We advised a special purpose subsidiary of Mobile Infrastructure (BEEP) on the transaction

Davis Polk advised a special purpose subsidiary of Mobile Infrastructure Corporation (BEEP) in connection with its $100 million issuance of Class A-2 notes, secured by interests in 19 asset entities owning parking facilities across the United States. This first-of-its-kind transaction is designed to enhance flexibility in BEEP’s parking portfolio, allowing it to add and remove parking facilities from the master trust financing structure over time. This transaction was privately placed under Section 4(a)(2) of the Securities Act to several life insurance company purchasers.

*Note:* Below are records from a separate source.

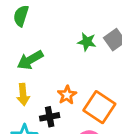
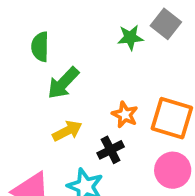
green semicircle: (21, 16) -> (40, 47), moved
yellow arrow: (23, 95) -> (67, 131), turned -95

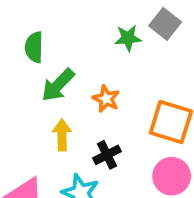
orange star: (125, 115) -> (106, 99), moved
yellow arrow: (67, 131) -> (62, 135), turned -64

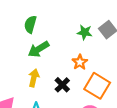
orange star: (106, 99) -> (80, 62), moved
black cross: (107, 155) -> (62, 85), moved, turned -32

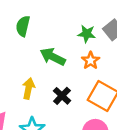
green arrow: (39, 49) -> (53, 57), moved, turned 60
orange star: (80, 62) -> (91, 60), moved

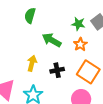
black cross: (62, 96) -> (57, 70), turned 32

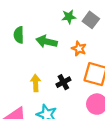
green star: (78, 24) -> (69, 17), moved
green arrow: (52, 40) -> (47, 42), moved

The transaction process involved several key components, including the creation of the master trust and the establishment of new mortgage financing across the parking portfolio. This innovative structure remains competitive with CMBS pricing, removes significant covenant limitations and aligns with BEEP’s evolving business model and long-term growth strategy.

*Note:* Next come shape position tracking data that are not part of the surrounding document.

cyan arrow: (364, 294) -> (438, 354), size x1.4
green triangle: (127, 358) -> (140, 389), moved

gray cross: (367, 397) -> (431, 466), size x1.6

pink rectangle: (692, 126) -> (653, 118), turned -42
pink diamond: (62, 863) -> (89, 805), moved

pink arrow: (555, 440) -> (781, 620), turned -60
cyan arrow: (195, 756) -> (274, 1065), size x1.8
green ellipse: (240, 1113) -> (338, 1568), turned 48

BEEP is a publicly traded company headquartered in Cincinnati, Ohio, that owns and manages parking facilities across the United States. The company focuses on acquiring and optimizing parking assets in high-growth markets, particularly within the top 50 Metropolitan Statistical Areas. It owns over 40 parking facilities in 20 separate markets, with approximately 15,100 parking spaces and 5.3 million square feet of parking infrastructure.

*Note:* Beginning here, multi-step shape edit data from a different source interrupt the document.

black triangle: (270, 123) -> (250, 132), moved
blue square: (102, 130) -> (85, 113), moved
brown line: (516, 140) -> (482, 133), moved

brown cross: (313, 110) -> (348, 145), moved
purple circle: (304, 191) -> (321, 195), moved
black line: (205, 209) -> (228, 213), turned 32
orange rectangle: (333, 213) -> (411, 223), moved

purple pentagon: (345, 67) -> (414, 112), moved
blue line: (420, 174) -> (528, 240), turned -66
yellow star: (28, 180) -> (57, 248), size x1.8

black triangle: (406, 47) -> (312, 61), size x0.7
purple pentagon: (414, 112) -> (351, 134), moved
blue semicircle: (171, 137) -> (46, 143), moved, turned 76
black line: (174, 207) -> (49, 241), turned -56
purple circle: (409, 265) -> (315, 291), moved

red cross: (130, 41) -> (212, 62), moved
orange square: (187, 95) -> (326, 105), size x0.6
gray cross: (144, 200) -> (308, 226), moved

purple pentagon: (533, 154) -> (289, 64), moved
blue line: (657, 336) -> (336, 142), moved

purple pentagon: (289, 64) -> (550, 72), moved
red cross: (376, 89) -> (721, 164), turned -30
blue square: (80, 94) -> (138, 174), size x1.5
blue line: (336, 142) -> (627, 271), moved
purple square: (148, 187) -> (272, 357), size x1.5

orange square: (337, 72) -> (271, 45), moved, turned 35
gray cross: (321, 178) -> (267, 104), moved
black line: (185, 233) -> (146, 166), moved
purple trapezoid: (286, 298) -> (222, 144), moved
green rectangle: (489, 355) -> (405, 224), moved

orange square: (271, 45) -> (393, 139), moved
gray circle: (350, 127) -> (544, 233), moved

The Davis Polk securitization team included partner Ryan D. McNaughton, counsel Bernard Tsepelman and associates Jeffrey J. Saavedra, Anthony (A.J.) Koch, Kimberly Liu, Matthew Lee and Olive Monye. Counsel Julie E. Dechen and associate Benjamin Montgomery provided real estate advice. Partner Corey M. Goodman provided tax advice. All members of the Davis Polk team are based in the New York office.